Zines, Poems and Novels will forever be what saved me.

I have publilshed several short stories and one collection with KASINI HOUSE press. The North Yorker began as a zine, and received a warm reception from Weird Canada and Broken Pencil Magazine. It was also nominated for a BEST ENGLISH BOOK award at EXPOZINE.

My zine Several Beginnings and Endings to Novels was also nominated for a BEST ENGLISH BOOK award.

I have been published in Broken Pencil Magazine, Write Magazine, Streeteaters Zine and excerpts from my zine 95 Things to do During a Boggle Game were shortlisted for the CBC Literary Award.

I take most of my inspiration from Italo Calvino, Isabel Eberhardt, Stephen Leacock, Anne Carson and various other writers. Currently I am trying to complete a book about my days as a treeseller in NYC.

When I attended York University I sat reading Percy Shelley and John Keats while overlooking the suburban sprawl and the clouds opened up and sunlight sprayed onto a grassy knoll and I knew I was hooked forever.

The North Yorker

excerpt from THE NORTH YORKER (opening preface)



"It's hard being a revolutionary these days. Just the other day someone was towing my car and I was like 'hey I'm a revolutionary' and they were like 'that'll be one hundred and fifty dollars." -Atlas Bajore, ex-revolutionary

I lived in the city of North York for a total of four years. I lost my virginity there. My student years. North York is a land-locked city, squeezed between Vaughn, Scarborough, Brampton, Etobicoke, Parkdale, downtown Toronto and East York. The major streets are almost a perfect grid. Sheppard, Jane, Wilson, Keele, Bathurst.
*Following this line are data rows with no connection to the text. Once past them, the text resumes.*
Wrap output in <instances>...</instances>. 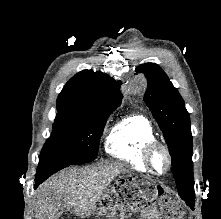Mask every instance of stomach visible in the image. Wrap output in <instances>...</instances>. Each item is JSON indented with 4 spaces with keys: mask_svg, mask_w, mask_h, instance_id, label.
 <instances>
[{
    "mask_svg": "<svg viewBox=\"0 0 221 219\" xmlns=\"http://www.w3.org/2000/svg\"><path fill=\"white\" fill-rule=\"evenodd\" d=\"M152 195H156V199H165V195H169V190H152Z\"/></svg>",
    "mask_w": 221,
    "mask_h": 219,
    "instance_id": "stomach-1",
    "label": "stomach"
}]
</instances>
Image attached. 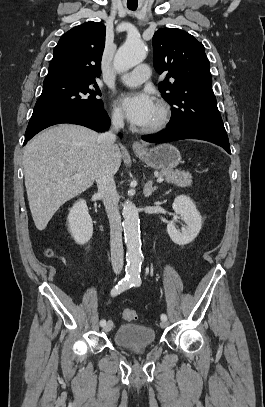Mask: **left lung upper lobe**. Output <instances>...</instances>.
<instances>
[{"label": "left lung upper lobe", "mask_w": 265, "mask_h": 407, "mask_svg": "<svg viewBox=\"0 0 265 407\" xmlns=\"http://www.w3.org/2000/svg\"><path fill=\"white\" fill-rule=\"evenodd\" d=\"M152 43L155 69L159 74L168 72L159 83L162 97L172 108L167 127H192L228 138L203 44L177 28L159 29Z\"/></svg>", "instance_id": "1"}]
</instances>
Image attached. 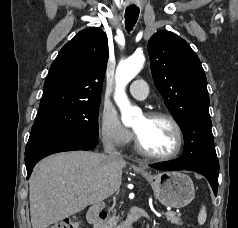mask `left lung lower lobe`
Returning <instances> with one entry per match:
<instances>
[{
    "instance_id": "obj_1",
    "label": "left lung lower lobe",
    "mask_w": 238,
    "mask_h": 228,
    "mask_svg": "<svg viewBox=\"0 0 238 228\" xmlns=\"http://www.w3.org/2000/svg\"><path fill=\"white\" fill-rule=\"evenodd\" d=\"M152 168L174 171V170H190L202 174L209 181L213 192L217 195L218 188V174H219V162H200L194 164L183 165L179 160L165 162L157 165H152Z\"/></svg>"
}]
</instances>
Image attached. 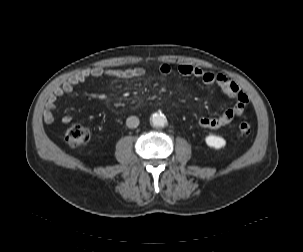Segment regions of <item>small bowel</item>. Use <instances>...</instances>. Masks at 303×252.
Returning <instances> with one entry per match:
<instances>
[{
    "mask_svg": "<svg viewBox=\"0 0 303 252\" xmlns=\"http://www.w3.org/2000/svg\"><path fill=\"white\" fill-rule=\"evenodd\" d=\"M159 72L165 76L170 75L173 72V67L168 62H163L159 65ZM177 72L183 77H193L199 79L206 85L216 84L220 87L225 95L236 100V105L225 110L220 116L200 117L197 121L200 127L206 129L221 128L229 124L236 116L240 115L244 111L248 103V97L244 91L226 75L213 73L185 63L178 65ZM145 74L146 70L142 67L128 69H107L102 67H93L82 70L65 80L62 84L57 85L53 89L45 106L43 121L45 124H52L55 121L54 112L58 98L72 92L77 85L83 84L91 78L108 77L117 79H130L140 78ZM71 120L72 117L69 114H64L61 117V122L63 124H67Z\"/></svg>",
    "mask_w": 303,
    "mask_h": 252,
    "instance_id": "small-bowel-1",
    "label": "small bowel"
}]
</instances>
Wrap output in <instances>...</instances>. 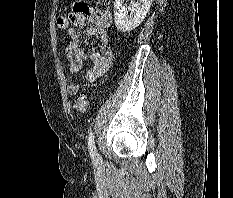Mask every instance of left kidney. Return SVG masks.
Instances as JSON below:
<instances>
[{
	"mask_svg": "<svg viewBox=\"0 0 233 198\" xmlns=\"http://www.w3.org/2000/svg\"><path fill=\"white\" fill-rule=\"evenodd\" d=\"M153 0H132L127 8L124 0H115L114 20L118 30L129 32L141 24L146 17ZM131 12L128 16V12Z\"/></svg>",
	"mask_w": 233,
	"mask_h": 198,
	"instance_id": "5707ae66",
	"label": "left kidney"
}]
</instances>
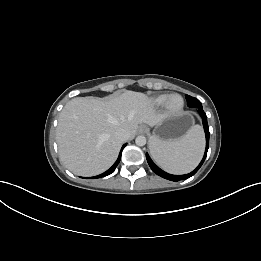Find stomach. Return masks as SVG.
<instances>
[{
    "instance_id": "obj_1",
    "label": "stomach",
    "mask_w": 261,
    "mask_h": 261,
    "mask_svg": "<svg viewBox=\"0 0 261 261\" xmlns=\"http://www.w3.org/2000/svg\"><path fill=\"white\" fill-rule=\"evenodd\" d=\"M194 119L188 112L166 116L155 125L151 138L171 141L182 137L193 125Z\"/></svg>"
}]
</instances>
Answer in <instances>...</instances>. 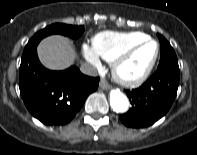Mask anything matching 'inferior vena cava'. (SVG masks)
<instances>
[{
    "instance_id": "1",
    "label": "inferior vena cava",
    "mask_w": 197,
    "mask_h": 155,
    "mask_svg": "<svg viewBox=\"0 0 197 155\" xmlns=\"http://www.w3.org/2000/svg\"><path fill=\"white\" fill-rule=\"evenodd\" d=\"M80 71L85 74V75H89V76H96L97 75V70L94 66H92L91 64L88 63H84L81 65L80 67Z\"/></svg>"
}]
</instances>
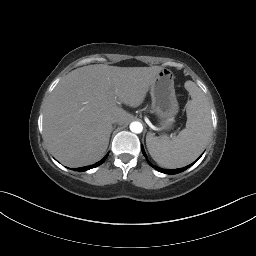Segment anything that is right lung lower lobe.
Listing matches in <instances>:
<instances>
[{
	"mask_svg": "<svg viewBox=\"0 0 256 256\" xmlns=\"http://www.w3.org/2000/svg\"><path fill=\"white\" fill-rule=\"evenodd\" d=\"M107 156H108V154H107L101 161H99V162H97V163H95V164H93V165H91V166H85V167L75 168L74 170H75V171H86V170H89V169H91V168L97 167V166L101 165V164L105 161V159L107 158Z\"/></svg>",
	"mask_w": 256,
	"mask_h": 256,
	"instance_id": "98d812e1",
	"label": "right lung lower lobe"
}]
</instances>
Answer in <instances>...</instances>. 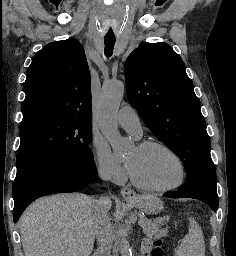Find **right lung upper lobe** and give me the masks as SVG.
Returning <instances> with one entry per match:
<instances>
[{"label":"right lung upper lobe","instance_id":"obj_1","mask_svg":"<svg viewBox=\"0 0 236 256\" xmlns=\"http://www.w3.org/2000/svg\"><path fill=\"white\" fill-rule=\"evenodd\" d=\"M23 119L55 115L91 121V80L83 46L70 38L44 46L24 83Z\"/></svg>","mask_w":236,"mask_h":256}]
</instances>
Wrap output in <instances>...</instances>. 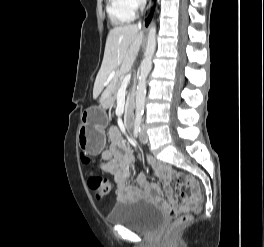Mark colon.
I'll return each mask as SVG.
<instances>
[{
    "label": "colon",
    "instance_id": "obj_1",
    "mask_svg": "<svg viewBox=\"0 0 264 247\" xmlns=\"http://www.w3.org/2000/svg\"><path fill=\"white\" fill-rule=\"evenodd\" d=\"M86 159L89 160L87 157ZM87 176L89 186L93 190L95 198L97 200H104L111 190L109 181L92 171H89ZM177 183L180 188L188 187L194 191L191 195L184 196L181 201L175 202L172 205L170 215L174 220L169 228L171 232L188 223L191 213L197 210L202 202V195L200 194L197 182L192 177L179 175Z\"/></svg>",
    "mask_w": 264,
    "mask_h": 247
}]
</instances>
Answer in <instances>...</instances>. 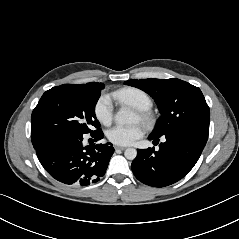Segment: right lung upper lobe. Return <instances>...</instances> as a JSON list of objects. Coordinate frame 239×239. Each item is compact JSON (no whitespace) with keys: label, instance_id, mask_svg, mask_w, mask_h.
<instances>
[{"label":"right lung upper lobe","instance_id":"right-lung-upper-lobe-1","mask_svg":"<svg viewBox=\"0 0 239 239\" xmlns=\"http://www.w3.org/2000/svg\"><path fill=\"white\" fill-rule=\"evenodd\" d=\"M90 84H101V85H103L102 83H97V82H92Z\"/></svg>","mask_w":239,"mask_h":239}]
</instances>
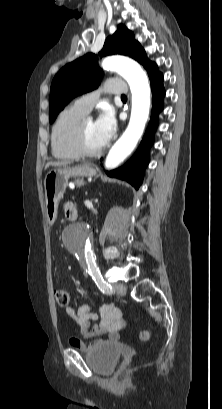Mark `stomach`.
Instances as JSON below:
<instances>
[{
  "label": "stomach",
  "instance_id": "0dacf381",
  "mask_svg": "<svg viewBox=\"0 0 222 409\" xmlns=\"http://www.w3.org/2000/svg\"><path fill=\"white\" fill-rule=\"evenodd\" d=\"M96 170L89 164H80L74 167L54 168L47 172L44 179L45 210L49 224L57 218L58 204L63 198L68 180L71 177H91Z\"/></svg>",
  "mask_w": 222,
  "mask_h": 409
}]
</instances>
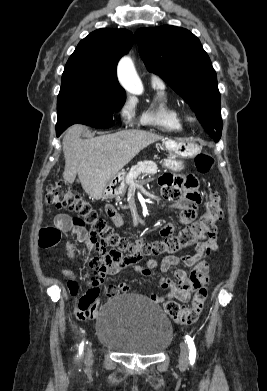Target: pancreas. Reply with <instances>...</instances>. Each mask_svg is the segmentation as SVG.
Listing matches in <instances>:
<instances>
[{
	"mask_svg": "<svg viewBox=\"0 0 267 391\" xmlns=\"http://www.w3.org/2000/svg\"><path fill=\"white\" fill-rule=\"evenodd\" d=\"M158 171V167L153 161H142L138 162L135 166H132L130 171L127 173L125 182L127 185L136 183V179L140 174L154 175Z\"/></svg>",
	"mask_w": 267,
	"mask_h": 391,
	"instance_id": "pancreas-1",
	"label": "pancreas"
}]
</instances>
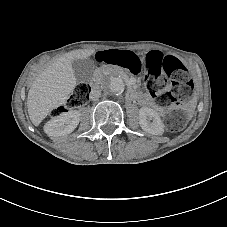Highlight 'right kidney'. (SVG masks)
<instances>
[{
    "label": "right kidney",
    "instance_id": "ca27d5eb",
    "mask_svg": "<svg viewBox=\"0 0 227 227\" xmlns=\"http://www.w3.org/2000/svg\"><path fill=\"white\" fill-rule=\"evenodd\" d=\"M80 120L78 111H68L50 120L44 130L49 136L67 135L77 127Z\"/></svg>",
    "mask_w": 227,
    "mask_h": 227
}]
</instances>
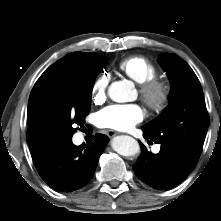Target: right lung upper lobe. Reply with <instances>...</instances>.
Returning a JSON list of instances; mask_svg holds the SVG:
<instances>
[{
    "instance_id": "1",
    "label": "right lung upper lobe",
    "mask_w": 221,
    "mask_h": 221,
    "mask_svg": "<svg viewBox=\"0 0 221 221\" xmlns=\"http://www.w3.org/2000/svg\"><path fill=\"white\" fill-rule=\"evenodd\" d=\"M100 54L73 52L58 60L51 65L37 80L34 85L30 96H33L44 84L50 79L61 73L62 71L69 69L77 64L88 61L94 57H98Z\"/></svg>"
}]
</instances>
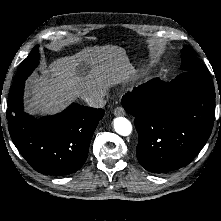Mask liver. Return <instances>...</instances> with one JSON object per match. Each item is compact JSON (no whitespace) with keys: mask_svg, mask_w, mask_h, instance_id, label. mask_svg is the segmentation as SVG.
<instances>
[{"mask_svg":"<svg viewBox=\"0 0 221 221\" xmlns=\"http://www.w3.org/2000/svg\"><path fill=\"white\" fill-rule=\"evenodd\" d=\"M133 76L125 49L113 45L86 47L75 55L54 60L42 75L29 79L26 111L54 114L78 97H104L109 87Z\"/></svg>","mask_w":221,"mask_h":221,"instance_id":"obj_1","label":"liver"}]
</instances>
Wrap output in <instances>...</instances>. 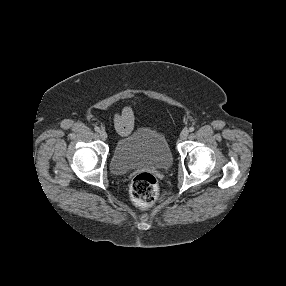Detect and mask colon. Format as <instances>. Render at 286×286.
Listing matches in <instances>:
<instances>
[{
  "instance_id": "1",
  "label": "colon",
  "mask_w": 286,
  "mask_h": 286,
  "mask_svg": "<svg viewBox=\"0 0 286 286\" xmlns=\"http://www.w3.org/2000/svg\"><path fill=\"white\" fill-rule=\"evenodd\" d=\"M159 192L156 178L148 173L142 172L136 175L130 186V195L135 203L141 206L152 204Z\"/></svg>"
}]
</instances>
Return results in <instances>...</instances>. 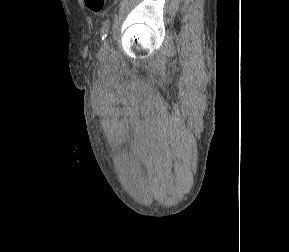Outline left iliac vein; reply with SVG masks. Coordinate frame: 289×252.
<instances>
[{"label": "left iliac vein", "mask_w": 289, "mask_h": 252, "mask_svg": "<svg viewBox=\"0 0 289 252\" xmlns=\"http://www.w3.org/2000/svg\"><path fill=\"white\" fill-rule=\"evenodd\" d=\"M107 46H108V41H104L103 44H102V47H101V50H106L107 49Z\"/></svg>", "instance_id": "left-iliac-vein-1"}]
</instances>
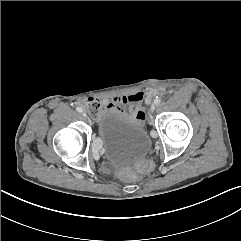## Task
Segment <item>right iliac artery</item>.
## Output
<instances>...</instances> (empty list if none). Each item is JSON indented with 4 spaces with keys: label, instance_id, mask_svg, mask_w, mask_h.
I'll use <instances>...</instances> for the list:
<instances>
[{
    "label": "right iliac artery",
    "instance_id": "82829eb1",
    "mask_svg": "<svg viewBox=\"0 0 241 241\" xmlns=\"http://www.w3.org/2000/svg\"><path fill=\"white\" fill-rule=\"evenodd\" d=\"M76 110L80 113L83 111V109L81 107H77Z\"/></svg>",
    "mask_w": 241,
    "mask_h": 241
}]
</instances>
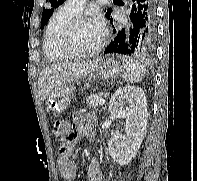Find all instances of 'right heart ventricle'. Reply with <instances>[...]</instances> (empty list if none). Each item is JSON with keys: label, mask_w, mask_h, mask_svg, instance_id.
I'll use <instances>...</instances> for the list:
<instances>
[{"label": "right heart ventricle", "mask_w": 197, "mask_h": 181, "mask_svg": "<svg viewBox=\"0 0 197 181\" xmlns=\"http://www.w3.org/2000/svg\"><path fill=\"white\" fill-rule=\"evenodd\" d=\"M76 15L62 6L50 18L43 40V53L47 61L61 62L69 59L60 49V38L65 26Z\"/></svg>", "instance_id": "right-heart-ventricle-1"}]
</instances>
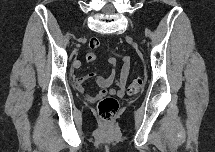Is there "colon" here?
<instances>
[{"instance_id":"colon-1","label":"colon","mask_w":215,"mask_h":152,"mask_svg":"<svg viewBox=\"0 0 215 152\" xmlns=\"http://www.w3.org/2000/svg\"><path fill=\"white\" fill-rule=\"evenodd\" d=\"M100 45V42L97 38L93 37L89 40V47L91 49H96ZM96 59V56L93 52H88L86 54V60L88 62H94ZM142 86V80L141 79H135L133 80L130 85L128 86L127 92L128 94H136L140 91ZM119 102L115 97L107 96L103 97L97 105V111L100 116V118L106 122L111 123L115 116L117 115L119 111Z\"/></svg>"}]
</instances>
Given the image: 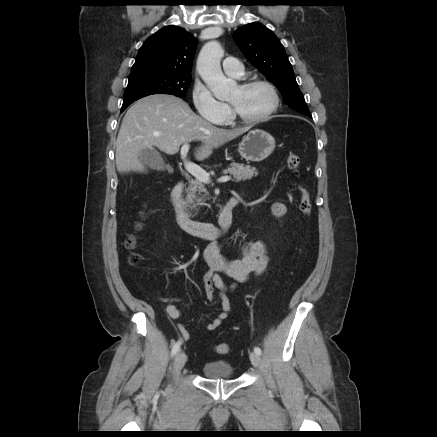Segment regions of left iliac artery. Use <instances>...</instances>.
I'll return each instance as SVG.
<instances>
[{
	"mask_svg": "<svg viewBox=\"0 0 437 437\" xmlns=\"http://www.w3.org/2000/svg\"><path fill=\"white\" fill-rule=\"evenodd\" d=\"M254 352L260 355L262 351L259 347H254Z\"/></svg>",
	"mask_w": 437,
	"mask_h": 437,
	"instance_id": "1",
	"label": "left iliac artery"
}]
</instances>
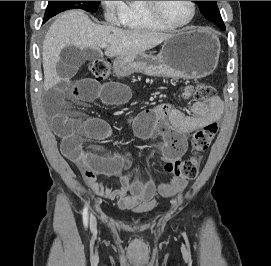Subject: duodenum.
Wrapping results in <instances>:
<instances>
[{
    "label": "duodenum",
    "mask_w": 271,
    "mask_h": 266,
    "mask_svg": "<svg viewBox=\"0 0 271 266\" xmlns=\"http://www.w3.org/2000/svg\"><path fill=\"white\" fill-rule=\"evenodd\" d=\"M123 67H124V62L119 60L115 65V73L118 75L121 74L123 71Z\"/></svg>",
    "instance_id": "obj_1"
}]
</instances>
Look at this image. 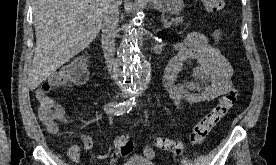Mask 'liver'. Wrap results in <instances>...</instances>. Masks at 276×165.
I'll list each match as a JSON object with an SVG mask.
<instances>
[{"mask_svg":"<svg viewBox=\"0 0 276 165\" xmlns=\"http://www.w3.org/2000/svg\"><path fill=\"white\" fill-rule=\"evenodd\" d=\"M121 0H119V5ZM104 0H36V47L28 87L36 89L98 35Z\"/></svg>","mask_w":276,"mask_h":165,"instance_id":"liver-1","label":"liver"}]
</instances>
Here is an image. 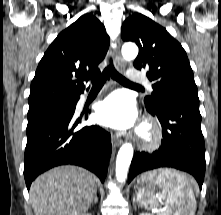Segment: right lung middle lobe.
<instances>
[{"label": "right lung middle lobe", "instance_id": "1", "mask_svg": "<svg viewBox=\"0 0 221 215\" xmlns=\"http://www.w3.org/2000/svg\"><path fill=\"white\" fill-rule=\"evenodd\" d=\"M76 100H71V101H66V102H61V103H57V104H53V105H48V106H43V107H37V108H30L28 111V119L33 118L34 116H36L37 114L44 112L46 110H50L53 108H56L58 106H61L63 104H67L70 105L72 103H74Z\"/></svg>", "mask_w": 221, "mask_h": 215}]
</instances>
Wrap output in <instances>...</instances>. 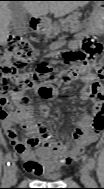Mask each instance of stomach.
I'll use <instances>...</instances> for the list:
<instances>
[{
    "label": "stomach",
    "instance_id": "1",
    "mask_svg": "<svg viewBox=\"0 0 104 189\" xmlns=\"http://www.w3.org/2000/svg\"><path fill=\"white\" fill-rule=\"evenodd\" d=\"M103 4L101 2H97L95 5V8L93 10V13L91 15V18L89 22L87 23V28L89 30H97L101 24L102 15H103Z\"/></svg>",
    "mask_w": 104,
    "mask_h": 189
}]
</instances>
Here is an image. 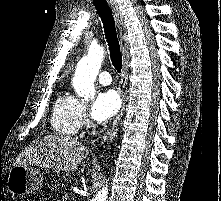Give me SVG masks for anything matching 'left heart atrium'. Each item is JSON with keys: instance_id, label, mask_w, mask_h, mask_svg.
<instances>
[{"instance_id": "obj_1", "label": "left heart atrium", "mask_w": 221, "mask_h": 201, "mask_svg": "<svg viewBox=\"0 0 221 201\" xmlns=\"http://www.w3.org/2000/svg\"><path fill=\"white\" fill-rule=\"evenodd\" d=\"M120 108V99L113 90L101 91L91 107V116L97 122L113 117Z\"/></svg>"}]
</instances>
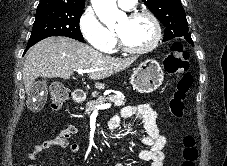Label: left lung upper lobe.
Returning a JSON list of instances; mask_svg holds the SVG:
<instances>
[{"mask_svg": "<svg viewBox=\"0 0 227 166\" xmlns=\"http://www.w3.org/2000/svg\"><path fill=\"white\" fill-rule=\"evenodd\" d=\"M143 2L165 26L163 41L182 37L193 45L188 32L186 15L180 0H143Z\"/></svg>", "mask_w": 227, "mask_h": 166, "instance_id": "1", "label": "left lung upper lobe"}]
</instances>
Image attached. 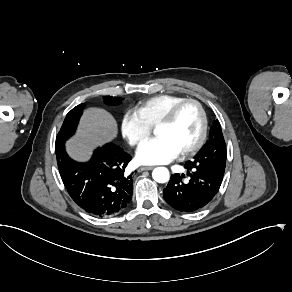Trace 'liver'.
<instances>
[{
	"mask_svg": "<svg viewBox=\"0 0 292 292\" xmlns=\"http://www.w3.org/2000/svg\"><path fill=\"white\" fill-rule=\"evenodd\" d=\"M116 132L115 121L106 111L89 109L82 120L79 138L69 143V152L77 159H85L91 145L114 138Z\"/></svg>",
	"mask_w": 292,
	"mask_h": 292,
	"instance_id": "liver-1",
	"label": "liver"
}]
</instances>
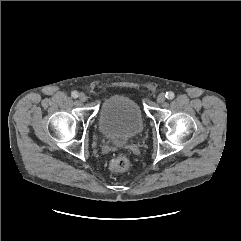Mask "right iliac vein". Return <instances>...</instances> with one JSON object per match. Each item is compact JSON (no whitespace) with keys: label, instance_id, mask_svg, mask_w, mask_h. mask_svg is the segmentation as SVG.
Segmentation results:
<instances>
[{"label":"right iliac vein","instance_id":"1","mask_svg":"<svg viewBox=\"0 0 241 241\" xmlns=\"http://www.w3.org/2000/svg\"><path fill=\"white\" fill-rule=\"evenodd\" d=\"M78 97H79V100L82 102H85L87 100V96L84 93H80Z\"/></svg>","mask_w":241,"mask_h":241}]
</instances>
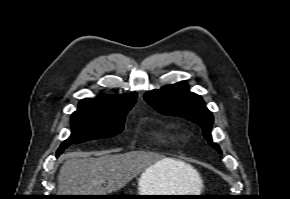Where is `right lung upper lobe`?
<instances>
[{
    "mask_svg": "<svg viewBox=\"0 0 290 199\" xmlns=\"http://www.w3.org/2000/svg\"><path fill=\"white\" fill-rule=\"evenodd\" d=\"M136 101V93L117 96L102 95L98 99H83L76 112L94 114L127 113Z\"/></svg>",
    "mask_w": 290,
    "mask_h": 199,
    "instance_id": "right-lung-upper-lobe-1",
    "label": "right lung upper lobe"
}]
</instances>
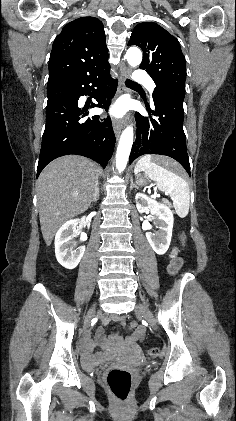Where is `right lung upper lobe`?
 I'll use <instances>...</instances> for the list:
<instances>
[{
  "label": "right lung upper lobe",
  "instance_id": "right-lung-upper-lobe-1",
  "mask_svg": "<svg viewBox=\"0 0 236 421\" xmlns=\"http://www.w3.org/2000/svg\"><path fill=\"white\" fill-rule=\"evenodd\" d=\"M102 22L80 17L68 23L56 37L50 59L48 86L109 67Z\"/></svg>",
  "mask_w": 236,
  "mask_h": 421
}]
</instances>
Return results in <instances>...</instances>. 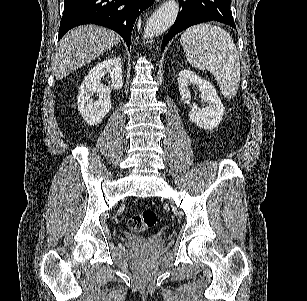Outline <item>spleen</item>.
Listing matches in <instances>:
<instances>
[{"mask_svg":"<svg viewBox=\"0 0 307 301\" xmlns=\"http://www.w3.org/2000/svg\"><path fill=\"white\" fill-rule=\"evenodd\" d=\"M180 42L191 66L210 70L225 98L236 96L240 82V60L229 32L215 24H195L181 34Z\"/></svg>","mask_w":307,"mask_h":301,"instance_id":"1","label":"spleen"}]
</instances>
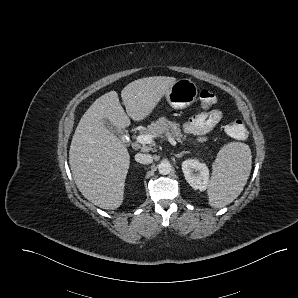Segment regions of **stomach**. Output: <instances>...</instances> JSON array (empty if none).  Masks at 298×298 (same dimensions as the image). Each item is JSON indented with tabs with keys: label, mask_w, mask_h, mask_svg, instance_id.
<instances>
[{
	"label": "stomach",
	"mask_w": 298,
	"mask_h": 298,
	"mask_svg": "<svg viewBox=\"0 0 298 298\" xmlns=\"http://www.w3.org/2000/svg\"><path fill=\"white\" fill-rule=\"evenodd\" d=\"M198 87L189 78L177 79L165 94L169 106L175 110H183L191 106L197 99Z\"/></svg>",
	"instance_id": "stomach-1"
}]
</instances>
The 'heart' of North York is the 401. A concrete marvel, rivaling the biggest highways in all of America. On and off ramps soaring high into the air, twisting and turning, their names so banal it's almost romantic: the 427, 410, 403... How long does one have to live somewhere before they can comment on it seriously? You know, definitively?


Travel writers like Bruce Chatwin and AA Gill pass on through for days and combined with research feel they know enough about somewhere to give their opinion. Maybe instead of commentary, I should look at my writing from there as reporting, a witness, a literary journalist of sorts. Fictional reporting.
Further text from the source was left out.